The prime boomer years of the 1950s, ’60s and ’70s saw drastic changes in fashion, and with it, hair styles and length. Mister Boomer has previously talked about how long hair for boys and men grabbed the attention of baby boomers (Boomers Watched the Long Hair Trend Grow), but what was happening with girls and women?
When we look at TV programs of the the early days of the era, adult women wore a “moderate” style and length, often curled, while the young girls in the shows generally had shoulder length or longer hair. Take a look at Barbara Billingsley as June Cleaver in Leave It to Beaver (1957-63), or Jane Wyatt as Margaret Anderson in Father Knows Best (1954-60). In the movies of the early 1960s, however, a mix of hair lengths for women appeared on screen. Audrey Hepburn wore a popular bob style in movies throughout the 1950s and into the ’60s, while Marilyn Monroe sported the more natural look that made inroads with women after the War, and Brigitte Bardot epitomized the longer style associated with sex kittens of the era. Meanwhile, the beehive hairdo burst on the scene in 1960, and many music icons of the time adopted the style, including The Ronettes, Aretha Franklin, and Priscilla Presley, to name a few. Then, as now, popular culture — TV, movies and music icons — highly influenced the styles girls wanted to wear.
As with boys and men, the 1960s brought a revolution of personal expression. Hair lengths were marked at the extremes by the long hair of the Hippies to the short, even what some termed boyish-length hair like supermodel Twiggy’s pixie cut that she wore in her famous photo shoots. Both styles were rebellious in the eyes of boomer parents, yet girls persisted in experimenting with different styles and lengths.
Throughout the boomer years, for both boys and girls, the notion of hair style as protest was widely prevalent. In the 1950s, Black women associated with civil rights activism began to wear their hair unstraightened as a protest against the established hair styles of the previous era. By the 1960s, that trend continued among those involved in Vietnam War protests, the Feminist movement, and the Black Is Beautiful movement. The result was the style known as the Natural or the Afro, a spherical shape sported by the likes of women as different as Angela Davis, Pam Grier and Diana Ross.
To recap and very generally speaking, boomer girls wore their hair the way their mothers wanted them to in the 1950s and early ’60s. By the time they were rebelling teenagers, they may have wanted to experiment with styles they saw on TV and in movies, but that would have to wait.

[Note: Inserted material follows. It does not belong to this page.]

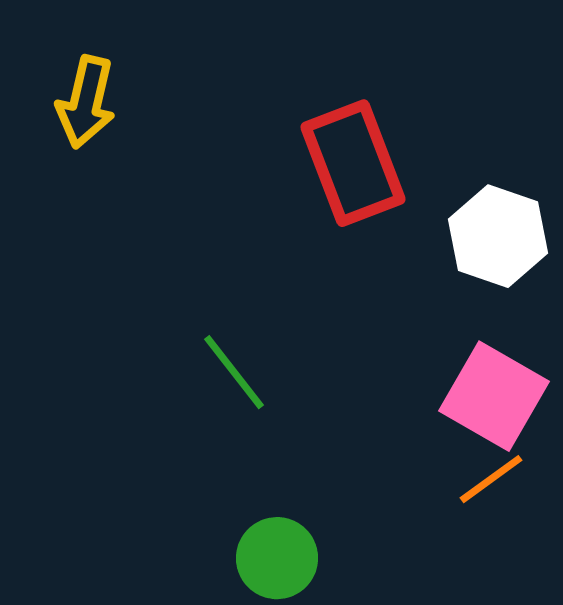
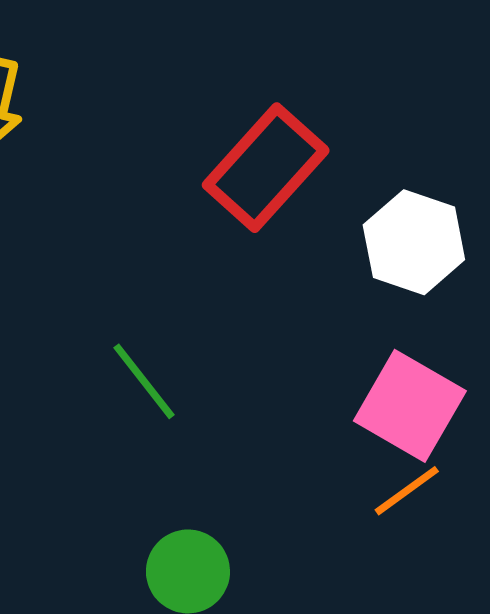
red rectangle: (353, 163) -> (266, 168), turned 63

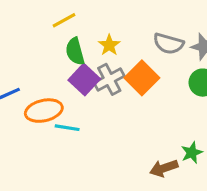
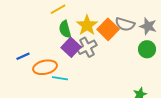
yellow star: (109, 45) -> (87, 25), size x1.5
orange square: (142, 78) -> (108, 29), moved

For many boomer girls, control over their own hair style would not be theirs until their parents put up their hands in surrender once their rebellious teen got to high school. (What’s the matter with kids these days?)
When the 1970s arrived, women had a wide choice of hair styles and lengths they could adopt, based on their own personalities. However, once boomer girls began their working careers, they found their hair styles were not so much limited by their mother or society as the companies for which they would work; the business world still had a hold on what it deemed acceptable. It is only now, decades later, that states have enacted legislation to protect a woman’s right to wear her hair in the manner that she chooses, and that is not federal policy.
How about it, boomer ladies? Do you have fond memories of early hairsyles, or were they traumatic experiences?